----- Entries supplied
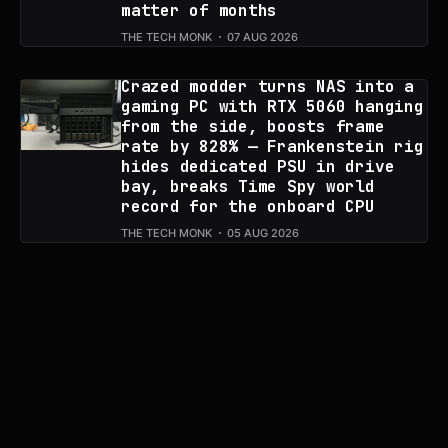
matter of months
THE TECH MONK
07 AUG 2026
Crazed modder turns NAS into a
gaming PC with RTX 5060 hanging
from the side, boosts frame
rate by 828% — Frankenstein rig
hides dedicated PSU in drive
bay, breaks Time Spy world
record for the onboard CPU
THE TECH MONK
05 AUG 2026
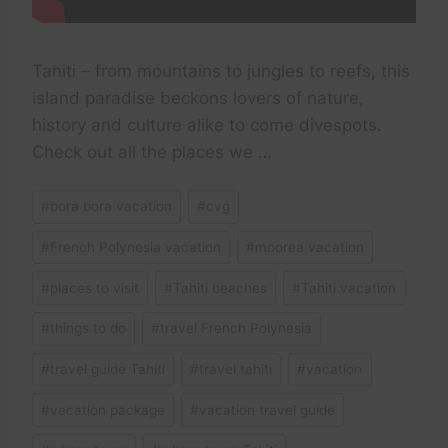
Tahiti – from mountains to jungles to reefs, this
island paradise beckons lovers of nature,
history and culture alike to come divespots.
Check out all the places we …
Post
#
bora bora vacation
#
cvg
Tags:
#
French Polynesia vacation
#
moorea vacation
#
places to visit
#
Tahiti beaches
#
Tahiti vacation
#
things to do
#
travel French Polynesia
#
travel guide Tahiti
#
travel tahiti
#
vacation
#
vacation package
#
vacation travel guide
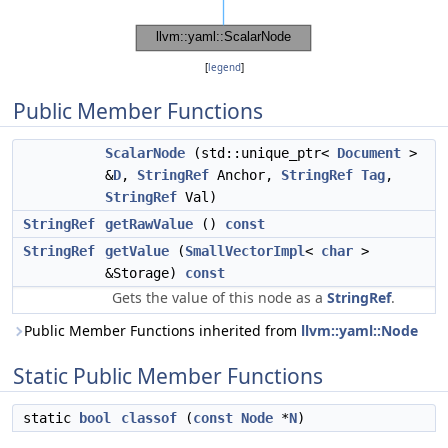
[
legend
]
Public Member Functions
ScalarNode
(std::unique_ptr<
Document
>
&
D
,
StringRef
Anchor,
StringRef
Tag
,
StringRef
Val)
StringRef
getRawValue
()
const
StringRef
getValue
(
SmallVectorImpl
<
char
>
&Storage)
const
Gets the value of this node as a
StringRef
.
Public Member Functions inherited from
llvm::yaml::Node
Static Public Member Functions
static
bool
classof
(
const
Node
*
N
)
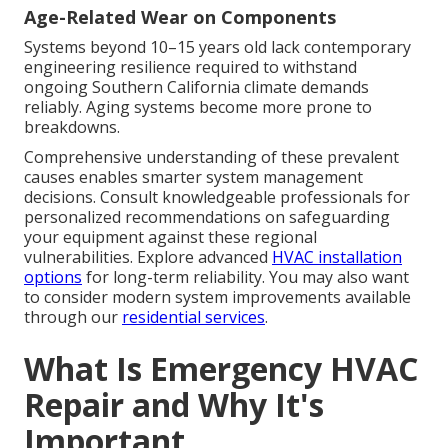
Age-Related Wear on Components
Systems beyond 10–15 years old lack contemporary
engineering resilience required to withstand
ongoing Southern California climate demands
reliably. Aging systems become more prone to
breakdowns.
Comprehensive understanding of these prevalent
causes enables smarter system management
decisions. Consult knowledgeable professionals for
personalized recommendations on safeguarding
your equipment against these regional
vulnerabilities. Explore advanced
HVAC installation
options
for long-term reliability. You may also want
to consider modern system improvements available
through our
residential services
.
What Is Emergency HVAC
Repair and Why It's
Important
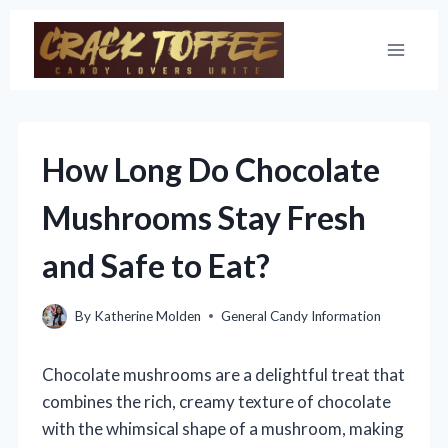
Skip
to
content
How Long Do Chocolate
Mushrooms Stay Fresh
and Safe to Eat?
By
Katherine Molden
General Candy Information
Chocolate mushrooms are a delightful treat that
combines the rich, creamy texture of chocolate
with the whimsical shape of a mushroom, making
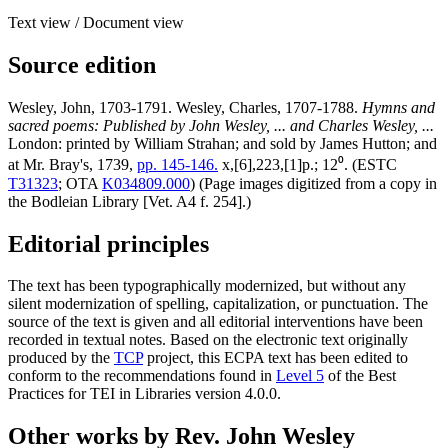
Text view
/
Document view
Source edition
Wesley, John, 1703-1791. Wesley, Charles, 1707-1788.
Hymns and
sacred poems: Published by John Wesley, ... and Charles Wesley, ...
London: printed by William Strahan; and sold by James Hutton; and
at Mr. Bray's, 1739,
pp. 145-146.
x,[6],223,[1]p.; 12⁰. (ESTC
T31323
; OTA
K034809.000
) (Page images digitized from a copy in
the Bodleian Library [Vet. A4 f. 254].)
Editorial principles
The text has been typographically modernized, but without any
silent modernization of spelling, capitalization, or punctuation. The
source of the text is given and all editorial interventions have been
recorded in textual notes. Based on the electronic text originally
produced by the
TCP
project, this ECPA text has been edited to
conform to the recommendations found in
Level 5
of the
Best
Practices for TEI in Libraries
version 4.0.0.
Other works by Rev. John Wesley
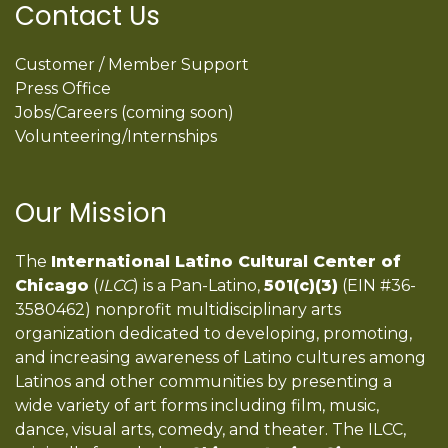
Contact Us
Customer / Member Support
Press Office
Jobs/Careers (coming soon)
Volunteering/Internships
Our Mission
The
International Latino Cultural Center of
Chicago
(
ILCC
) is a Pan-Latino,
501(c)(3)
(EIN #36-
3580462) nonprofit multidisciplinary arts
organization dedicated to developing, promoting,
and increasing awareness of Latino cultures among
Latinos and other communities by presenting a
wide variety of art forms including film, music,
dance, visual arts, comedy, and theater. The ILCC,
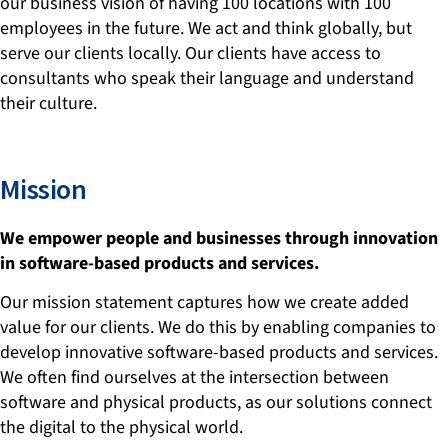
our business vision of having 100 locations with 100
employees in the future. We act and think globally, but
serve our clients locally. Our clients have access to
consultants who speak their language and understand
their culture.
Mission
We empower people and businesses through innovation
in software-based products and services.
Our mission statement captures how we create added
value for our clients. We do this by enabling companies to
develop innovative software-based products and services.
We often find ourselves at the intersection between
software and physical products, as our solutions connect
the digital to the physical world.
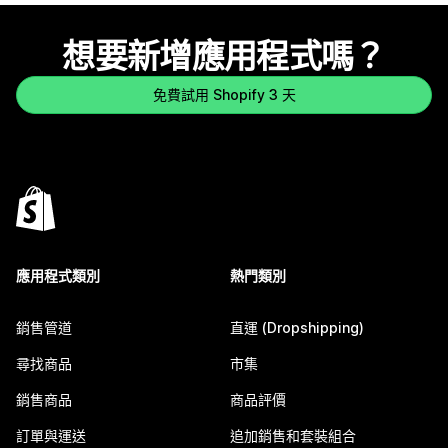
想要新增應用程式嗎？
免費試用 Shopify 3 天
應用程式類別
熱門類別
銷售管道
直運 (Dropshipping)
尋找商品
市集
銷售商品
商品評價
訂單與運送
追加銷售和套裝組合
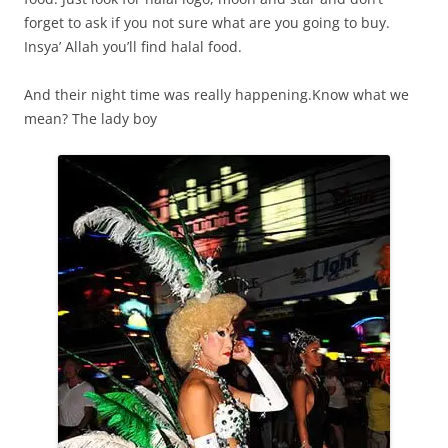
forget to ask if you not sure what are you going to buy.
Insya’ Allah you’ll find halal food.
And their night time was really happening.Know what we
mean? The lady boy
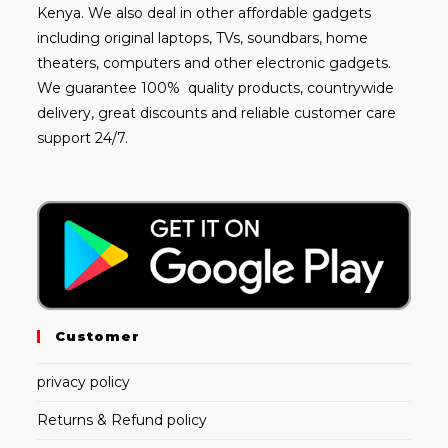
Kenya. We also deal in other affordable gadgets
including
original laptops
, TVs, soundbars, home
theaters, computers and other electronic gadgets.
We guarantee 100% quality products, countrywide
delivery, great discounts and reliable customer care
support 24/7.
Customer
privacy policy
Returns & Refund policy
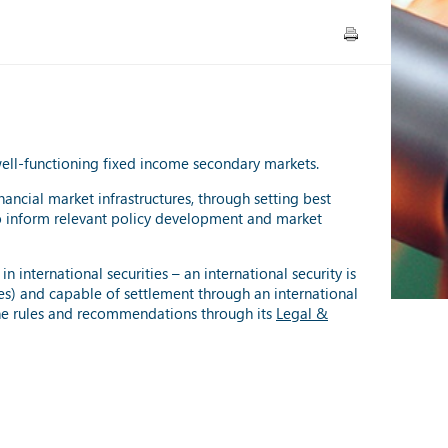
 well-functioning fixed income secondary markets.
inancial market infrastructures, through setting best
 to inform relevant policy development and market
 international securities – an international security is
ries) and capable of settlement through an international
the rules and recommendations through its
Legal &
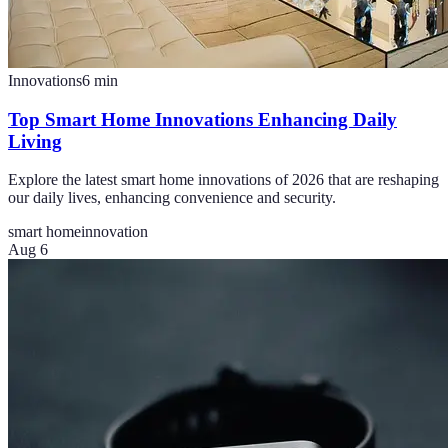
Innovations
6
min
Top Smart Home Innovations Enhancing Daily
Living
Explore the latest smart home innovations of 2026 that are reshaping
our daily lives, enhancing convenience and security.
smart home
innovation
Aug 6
----------
----- Entries supplied
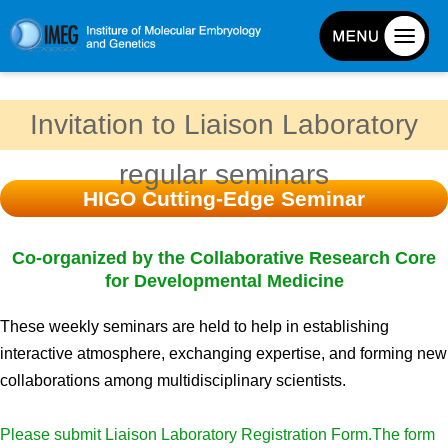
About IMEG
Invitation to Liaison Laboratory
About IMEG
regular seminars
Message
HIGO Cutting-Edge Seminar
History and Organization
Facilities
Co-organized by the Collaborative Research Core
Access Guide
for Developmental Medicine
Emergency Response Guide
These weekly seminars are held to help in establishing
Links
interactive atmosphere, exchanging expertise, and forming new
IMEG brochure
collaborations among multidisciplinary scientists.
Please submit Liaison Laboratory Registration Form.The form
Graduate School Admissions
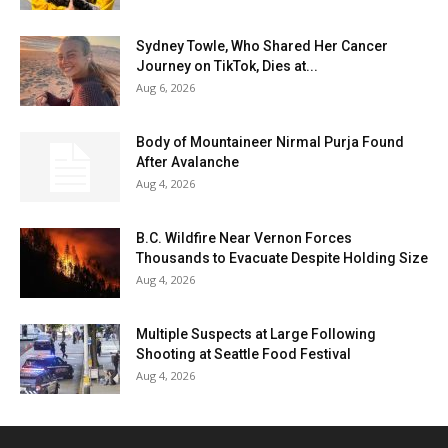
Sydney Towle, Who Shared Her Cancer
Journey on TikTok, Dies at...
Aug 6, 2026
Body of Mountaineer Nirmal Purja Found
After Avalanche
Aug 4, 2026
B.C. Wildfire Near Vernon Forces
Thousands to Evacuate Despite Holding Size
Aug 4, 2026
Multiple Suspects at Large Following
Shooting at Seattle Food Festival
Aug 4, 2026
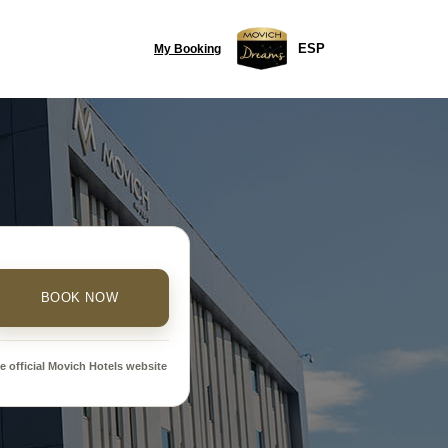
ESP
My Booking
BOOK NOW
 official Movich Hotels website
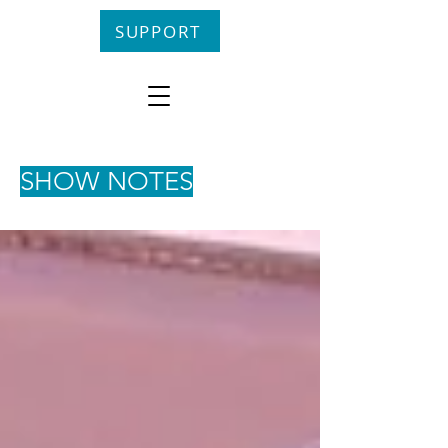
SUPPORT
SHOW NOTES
----------
----- Entries supplied
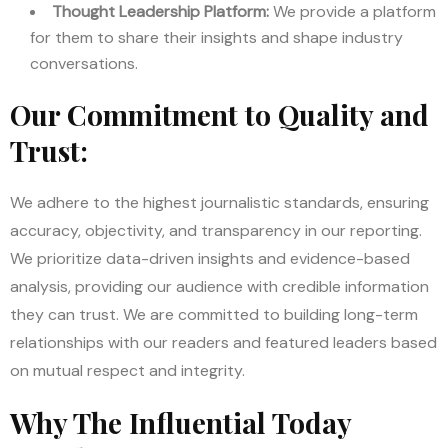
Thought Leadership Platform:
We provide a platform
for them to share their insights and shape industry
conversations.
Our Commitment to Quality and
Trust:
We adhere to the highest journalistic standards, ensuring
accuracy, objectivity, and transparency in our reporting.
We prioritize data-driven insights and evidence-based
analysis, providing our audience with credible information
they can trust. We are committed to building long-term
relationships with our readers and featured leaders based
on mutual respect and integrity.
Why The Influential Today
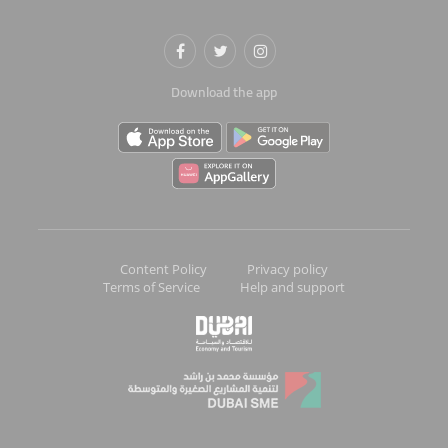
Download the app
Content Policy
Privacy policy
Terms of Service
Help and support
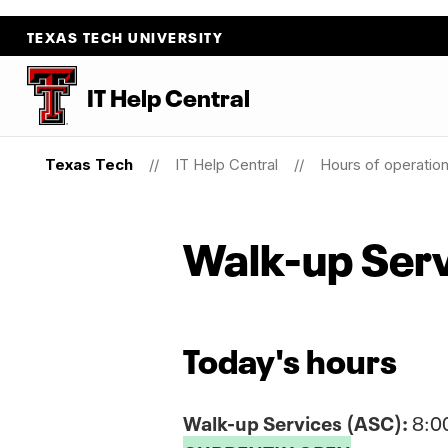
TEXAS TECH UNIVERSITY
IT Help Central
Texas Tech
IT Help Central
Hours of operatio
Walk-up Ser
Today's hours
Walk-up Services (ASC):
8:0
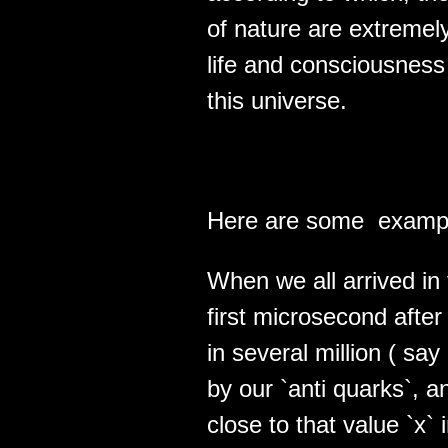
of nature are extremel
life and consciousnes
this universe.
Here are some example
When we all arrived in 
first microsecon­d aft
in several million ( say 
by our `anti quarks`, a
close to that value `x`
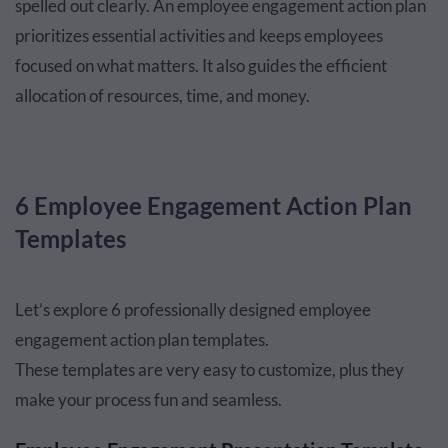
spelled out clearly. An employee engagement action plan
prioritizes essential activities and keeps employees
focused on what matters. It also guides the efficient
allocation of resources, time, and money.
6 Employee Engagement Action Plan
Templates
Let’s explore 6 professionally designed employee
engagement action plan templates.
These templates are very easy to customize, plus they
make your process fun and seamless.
----------
=== Assignment ===
Where a line above contains the word "have", show that line.

=== The completed task ===
source of the text is given and all editorial interventions have been
serve our clients locally. Our clients have access to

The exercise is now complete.